Interviewer: “How would you implement distributed locking in a distributed system?”

You:
“To implement distributed locking, I’d use a distributed coordination service like ZooKeeper or Redis.

Here’s my approach:

  1. Lock Acquisition:

    • A process requests a lock by creating an ephemeral node in ZooKeeper or setting a key in Redis.
    • If the lock is available, the process acquires it; otherwise, it waits.
  2. Lock Release:

    • The process releases the lock by deleting the node or key.
    • To handle process failures, I’d use timeouts to automatically release locks.
  3. Deadlock Prevention:

    • I’d ensure locks are always released, even in case of failures, by using timeouts and monitoring.

Trade-offs:

  • Using ZooKeeper ensures strong consistency but adds complexity.
  • Using Redis is simpler but may have weaker consistency guarantees.

Tools:

  • ZooKeeper for strong consistency.
  • Redis for simplicity.

This design ensures exclusive access to shared resources in a distributed system.”

5. Handling Large-Scale Data (MapReduce, BigTable)

Definition:

Handling large-scale data involves processing and storing massive datasets efficiently using distributed systems.

Key Concepts:

  1. MapReduce:
    • A programming model for processing large datasets in parallel across a distributed cluster.
    • Consists of two phases: Map (process data) and Reduce (aggregate results).
  2. BigTable:
    • A distributed storage system for managing structured data at scale.
    • Uses a sparse, distributed, and persistent multi-dimensional sorted map.

Use Cases:

  • Batch processing of large datasets (e.g., log analysis, ETL).
  • Storing and querying massive structured data (e.g., web indexing).

Tools:

  • Hadoop (MapReduce), Google BigTable, Apache HBase.
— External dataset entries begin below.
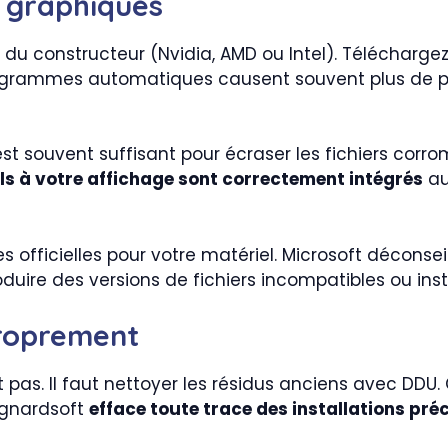
s graphiques
e du constructeur (Nvidia, AMD ou Intel). Téléchargez
ogrammes automatiques causent souvent plus de pro
est souvent suffisant pour écraser les fichiers cor
ls à votre affichage sont correctement intégrés
au
es officielles pour votre matériel. Microsoft déconseil
duire des versions de fichiers incompatibles ou inst
proprement
t pas. Il faut nettoyer les résidus anciens avec DDU. 
Wagnardsoft
efface toute trace des installations pr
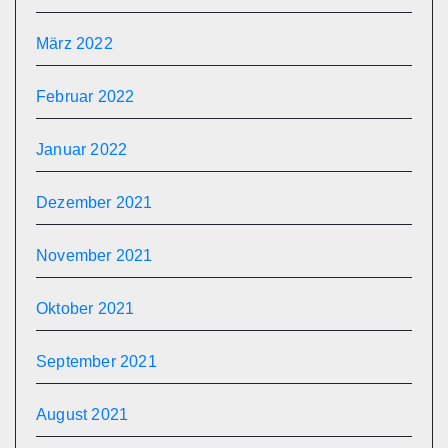
März 2022
Februar 2022
Januar 2022
Dezember 2021
November 2021
Oktober 2021
September 2021
August 2021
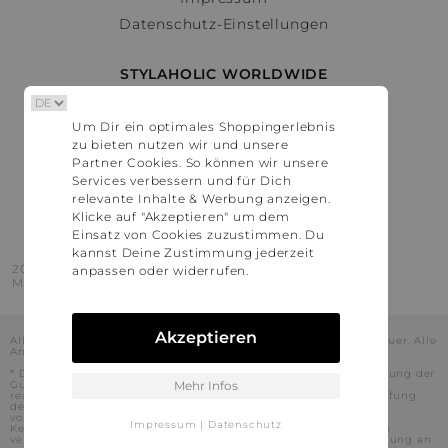
Datenschutz-Einstellungen
STYLAHOLIC WORLDWIDE
Deutschland
Um Dir ein optimales Shoppingerlebnis
Österreich
zu bieten nutzen wir und unsere
Schweiz
Partner Cookies. So können wir unsere
France
Services verbessern und für Dich
relevante Inhalte & Werbung anzeigen.
United States
Klicke auf "Akzeptieren" um dem
Einsatz von Cookies zuzustimmen. Du
kannst Deine Zustimmung jederzeit
2016 - 2026 © Stylaholic.
anpassen oder widerrufen.
Made for you with love in munich.
Akzeptieren
Alle Preise inkl. der jeweils geltenden gesetzlichen Mehrwertsteuer. Alle
Angaben ohne Gewähr.
* Die angezeigten Preise beinhalten Rabatte, die durch die Nutzung der
Gutschein-Codes auf den Seiten unserer Partner voraussichtlich
Mehr Infos
realisiert werden können. Stylaholic führt keine vollständige Prüfung
der Gutschein-Codes durch und es kann daher in Einzelfällen
vorkommen, dass die Gutscheine abweichend von unserem
Impressum
|
Datenschutz
Kenntnisstand bei dem jeweiligen Shop nicht oder nur teilweise
verwendet werden können. Darüber hinaus kann deren Verwendung an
Interview Response Script:

Interviewer: “How would you process and store large-scale data in a distributed system?”

You:
“To handle large-scale data, I’d use a combination of MapReduce for processing and BigTable for storage.

Here’s my approach:

  1. MapReduce:

    • For batch processing (e.g., log analysis), I’d use the MapReduce model.
    • The Map phase processes data in parallel, and the Reduce phase aggregates the results.
    • I’d use Hadoop to implement MapReduce on a distributed cluster.
  2. BigTable:

    • For storing massive structured data (e.g., web indexing), I’d use BigTable or its open-source equivalent, HBase.
    • BigTable organizes data into rows, columns, and timestamps, allowing efficient querying.
  3. Scalability:

    • Both MapReduce and BigTable are designed to scale horizontally across thousands of nodes.

Trade-offs:

  • MapReduce is efficient for batch processing but not suitable for real-time processing.
  • BigTable provides low-latency access but requires careful schema design.

Tools:

  • Hadoop for MapReduce.
  • HBase for BigTable-like storage.

This design ensures efficient processing and storage of large-scale data in a distributed system.”